How Can Eating A Vegetarian Diet Save the World?

February 3, 2010 by Tracey  
Filed under Sustainable Living

Since the 1970s, those who avoid eating meat have been evangelizing the virtues and benefits of a vegetarian diet. Not only are the benefits to human health clearly demonstrated, given the naturally cholesterol-free regimen, but the amount of energy and bother involved in growing grains, fruits and vegetables is far less than producing a similar weight or caloric measure of meat.

Though people who’ve grown accustomed to having a hamburger whenever they like would chafe at the mere notion, cutting out just a few meat-based meals per week can actually save quite a significant amount of energy and pollution. For example, it takes more than 50 times as much energy to produce a pound of red meat compared to a pound of organic vegetables.

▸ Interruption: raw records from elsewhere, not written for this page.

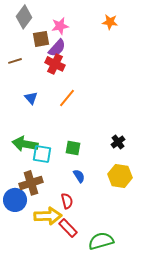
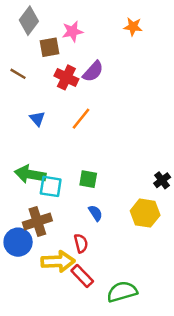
purple semicircle: (57, 48) -> (93, 71), moved
brown line: (15, 61) -> (18, 74), turned 48
black cross: (118, 142) -> (162, 180), moved

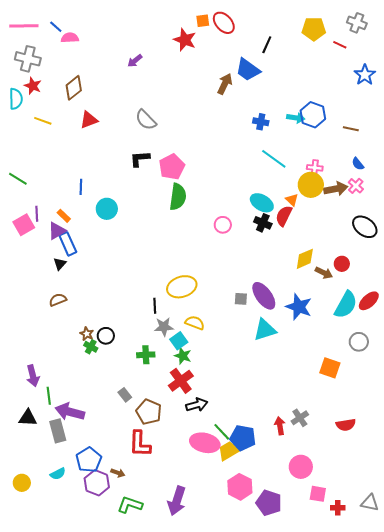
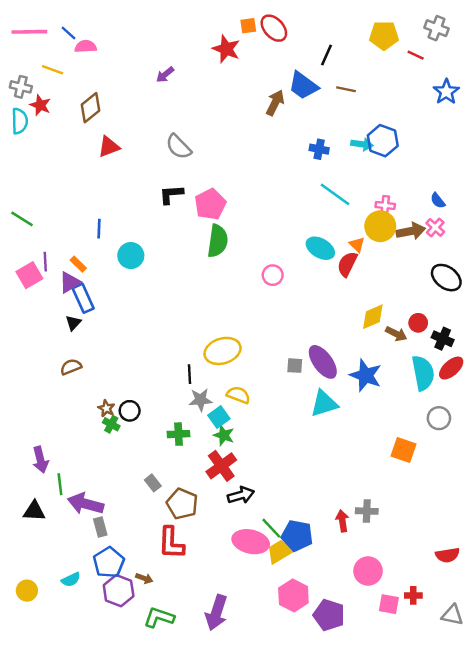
gray cross: (28, 59) -> (21, 87), moved, size x0.7
yellow line: (43, 121) -> (53, 70), moved
brown line: (351, 129) -> (346, 89), moved
black cross: (263, 223) -> (443, 339), moved
cyan semicircle: (346, 305) -> (423, 373), turned -40
gray cross: (300, 418) -> (367, 511), turned 36
red semicircle: (346, 425) -> (448, 555), moved
gray rectangle: (58, 431) -> (100, 527), moved, size x0.7
red cross: (338, 508) -> (413, 595), moved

Also saved in an acre by acre comparison of confinement animal production versus organic vegetables are the energy and harmful side effects of the systems. For instance, both the pesticides and inorganic fertilizers that are used to control weeds and insects in conventional livestock operations, including the grain that such animals spend much of their lives eating, are significant.

Also consider the amount of petroleum-derived carbon that is liberated into the atmosphere when transporting such animals from farm to feed-lot to slaughter – it’s not just the trip from the slaughterhouse to the grocery store that counts where climate change is concerned. Meat, as well as eggs and diary (to a lesser extent) are highly energetic foods. It has been proven that the amount of these foods that are useful for human health is far less than many North Americans consume.

Reducing one’s consumption from the typical twice per day to twice per week could save far more money, fuel and pollution than buying a hybrid car or switching to buying energy from 100% renewable resources such as wind and solar. It is not necessary to eliminate meat entirely from one’s diet to make a significant impact – just reducing your personal intake of red meat by a fraction has a tremendous impact when done half a billion times over.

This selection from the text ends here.